Cashner has logged 726.1 IP over parts of six seasons (all in the National League), posting a career 3.89 ERA (3.85 FIP) with a 19.7% strikeout rate and 8.3% walk rate. Since 2013, where he’s thrown the overwhelming bulk of his career workload (615 IP), Andrew has posted a similar 3.82 ERA (3.77 FIP).
He’s basically a two-win pitcher, slightly better than league average and someone the Rangers can slot in as their 4th starter. Injuries have been a theme throughout Cashner’s major league tenure, as he has yet to produce a 200 inning season. Texas will hope he can generate a little upside, but at $10 million for one year it’s hard to find much fault in that logic. Particularly considering just how bleak this year’s free agent class is.
Behind the Insider paywall Keith Law ranked Andrew Cashner his 39th-best free agent this winter.
Another way to look at this signing is, essentially, the Rangers swapped Cashner for Derek Holland’s spot in the rotation. About a week ago they declined Holland’s $11 million option, instead choosing to buy him out for $1.5 million. Add that to what they are paying Cashner, and it comes out to $11.5 million — as opposed to $11 million to keep Derek in the fold.
Apropos of nothing, just something I found kind of funny, is Andrew Cashner has never played for a team that finished the regular season with a record above .500. Below are the records of the teams he has played for, even if only for a few innings:
2010 Cubs: 75-87 2011 Cubs: 71-91 2012 Padres: 76-86 2013 Padres: 76-86 2014 Padres: 77-85 2015 Padres: 74-88 2016 Padres: 68-94 2016 Marlins: 79-82
Even after getting traded to the “contending” Marlins around the trade deadline in 2016, it didn’t help his cause. Granted, the early-2010’s Cubs and 2010’s Padres were pretty bad, overall. And certainly Cashner’s presence, albeit valuable to some degree, wasn’t enough to get them over any sort of hump. He is what he is: at best a fringe-#3; at worst, on the disabled list.

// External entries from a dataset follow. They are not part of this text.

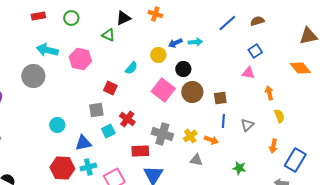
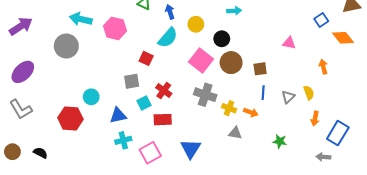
blue arrow: (175, 43) -> (170, 12), moved, turned 96
blue square: (255, 51) -> (321, 20), moved
cyan semicircle: (131, 68) -> (168, 38), size x1.5
orange arrow: (269, 93) -> (323, 67), moved
yellow semicircle: (279, 116) -> (309, 93), moved
gray cross: (162, 134) -> (205, 95), moved
yellow cross: (190, 136) -> (229, 108), turned -32
red rectangle: (140, 151) -> (163, 120), moved
red hexagon: (62, 168) -> (70, 119), moved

The Rangers are playing it pretty safe. Should they contend in 2016, Cashner will no doubt play some role. But if they don’t, they could always flip him to a contender and net something of value in return, whether it’s a 17 year-old lottery ticket or some bullpen help for 2018-2020.
Beyond that, this is about as lukewarm as the hot stove season gets.